» **DATA EXCERPTS**
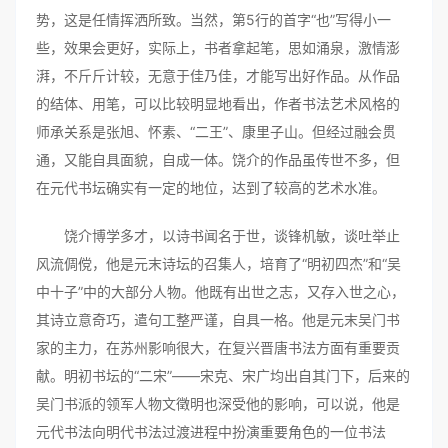
势，这是任情挥洒所致。当然，第5行的首字“也”写得小一
些，效果会更好，实际上，书者拿起笔，思如涌泉，激情澎
湃，不斤斤计较，无意于佳乃佳，才能写出好作品。从作品
的结体、用笔，可以比较明显地看出，作者书法艺术风格的
师承关系是张旭、怀素、“二王”、康里子山。但经过融会贯
通，又能自具面貌，自成一体。饶介的作品虽传世不多，但
在元代书坛确实有一定的地位，达到了较高的艺术水准。
饶介博学多才，以诗书闻名于世，谈锋机敏，谈吐举止
风流倜傥，他是元末诗坛的召集人，培育了“明初四杰”和“吴
中十子”中的大部分人物。他既有出世之志，又存入世之心，
其诗立意奇巧，遣句工整严谨，自具一格。他是元末吴门书
家的主力，在苏州影响很大，在复兴晋唐书法方面有重要贡
献。明初书坛的“二宋”——宋克、宋广均出自其门下，后来的
吴门书派的领军人物文徵明也深受他的影响，可以说，他是
元代书法向明代书法过渡进程中扮演重要角色的一位书法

» **REQUIRED ACTION**
Retype the entries above exactly, starting at their first line and ending with the line that holds "其诗立意奇巧，遣句工整严谨，自具一格。他是元末吴门书"; pictures stay out.

» **SOLUTION TO THIS EXERCISE**
势，这是任情挥洒所致。当然，第5行的首字“也”写得小一
些，效果会更好，实际上，书者拿起笔，思如涌泉，激情澎
湃，不斤斤计较，无意于佳乃佳，才能写出好作品。从作品
的结体、用笔，可以比较明显地看出，作者书法艺术风格的
师承关系是张旭、怀素、“二王”、康里子山。但经过融会贯
通，又能自具面貌，自成一体。饶介的作品虽传世不多，但
在元代书坛确实有一定的地位，达到了较高的艺术水准。
饶介博学多才，以诗书闻名于世，谈锋机敏，谈吐举止
风流倜傥，他是元末诗坛的召集人，培育了“明初四杰”和“吴
中十子”中的大部分人物。他既有出世之志，又存入世之心，
其诗立意奇巧，遣句工整严谨，自具一格。他是元末吴门书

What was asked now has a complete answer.